The town lies on the west bank of the River Cree at what for many centuries was the lowest point it could be crossed. On the opposite side of the river is the much smaller settlement of Minnigaff. Its name probably comes from the Gaelic Muillin an Ath or "Mill by the Ford" and it seems likely that it was already well established by the 1200s.
The area around the west end of the ford across the River Cree was probably settled throughout this period, but Newton Stewart only arrived on the scene in 1677. It was built as a planned town by the Stewart family of Castle Stewart, and by as early as 1685 it had already overtaken Minnigaff in size and importance.
The ford across the River Cree was made redundant by a bridge in 1745. This was washed away in floods in 1806, and in 1813 it was replaced by the Bridge of Cree that today still links Newton Stewart and Minnigaff.
From the 1760s the town benefitted from being on the route of the military road built from Bridge of Sark on the English border via Dumfries to Portpatrick. The crossing later became an important staging point on the drove road for Irish cattle en route to market in Dumfries.
In 1792 the Stewart family's estates in the area were brought by William Douglas. He introduced cotton mills to the town and changed its name to Newton Douglas. Neither the change of name nor the cotton mills outlived him by long.
For a town whose main through route has historically run east to west, Newton Stewart is remarkably elongated from north to south, running for well over a mile along the west bank of the River Cree. Since the building of a bypass on the A75 to the south of the town in 1978 the main through route has been the A714. This is variously called Arthur Street north of the Bridge of Cree, Victoria Street through the main centre of the town, and then Albert Street before finally becoming Queen Street as it heads through the southern part of Newton Stewart.
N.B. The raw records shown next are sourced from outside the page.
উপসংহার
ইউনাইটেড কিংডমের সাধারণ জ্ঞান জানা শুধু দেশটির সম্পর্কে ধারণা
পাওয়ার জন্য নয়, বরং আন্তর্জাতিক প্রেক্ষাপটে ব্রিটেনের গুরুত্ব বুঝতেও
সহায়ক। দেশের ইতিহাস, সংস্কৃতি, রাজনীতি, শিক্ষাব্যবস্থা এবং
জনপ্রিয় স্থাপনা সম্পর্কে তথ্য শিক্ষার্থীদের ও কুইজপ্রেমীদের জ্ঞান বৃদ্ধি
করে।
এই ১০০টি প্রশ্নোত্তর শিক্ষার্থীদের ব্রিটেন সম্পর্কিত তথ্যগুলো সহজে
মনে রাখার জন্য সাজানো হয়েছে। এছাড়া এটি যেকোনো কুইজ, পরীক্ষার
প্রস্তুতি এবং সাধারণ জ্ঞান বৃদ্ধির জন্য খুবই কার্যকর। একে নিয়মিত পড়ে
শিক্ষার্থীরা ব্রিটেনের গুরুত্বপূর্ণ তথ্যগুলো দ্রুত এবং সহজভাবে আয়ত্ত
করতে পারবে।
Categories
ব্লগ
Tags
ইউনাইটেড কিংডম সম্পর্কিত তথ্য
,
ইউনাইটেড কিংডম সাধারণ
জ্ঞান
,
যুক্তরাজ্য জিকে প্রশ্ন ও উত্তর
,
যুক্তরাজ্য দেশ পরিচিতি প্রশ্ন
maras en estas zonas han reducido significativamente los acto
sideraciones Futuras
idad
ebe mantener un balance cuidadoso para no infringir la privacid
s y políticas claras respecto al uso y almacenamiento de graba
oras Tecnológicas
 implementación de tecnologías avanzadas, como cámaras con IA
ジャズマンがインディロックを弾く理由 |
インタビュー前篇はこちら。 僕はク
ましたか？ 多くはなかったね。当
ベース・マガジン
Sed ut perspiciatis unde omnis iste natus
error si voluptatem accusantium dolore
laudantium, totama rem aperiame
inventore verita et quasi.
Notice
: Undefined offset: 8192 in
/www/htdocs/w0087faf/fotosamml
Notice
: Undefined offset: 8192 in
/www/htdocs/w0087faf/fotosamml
This main street is punctuated by a series of attractive buildings. Near the Bridge of Cree is the Town Hall, dating back to 1800. In need of a fresh coat of white paint when we visited, this remains nonetheless a distinctive landmark. Nearly opposite is the blue Galloway Arms Hotel, while further along Victoria Street is the Cinema, remarkable both in surviving at all and in looking much as it must have done when built in the 1920s.
Albert Street becomes Queen Street at Dashwood Square, the open area in front of the McMillan Hall. This is also the terminus of Jubilee Road and Church Street, which run parallel to the main street but offer a dramatic contrast to its bustle. Here you find the Parish Church, Gothic in style and dating back to 1840. Nearby is the town's Museum, housed in the former Newton Stewart Presbyterian Church. Also close by Dashwood Square is the Tourist Information Centre.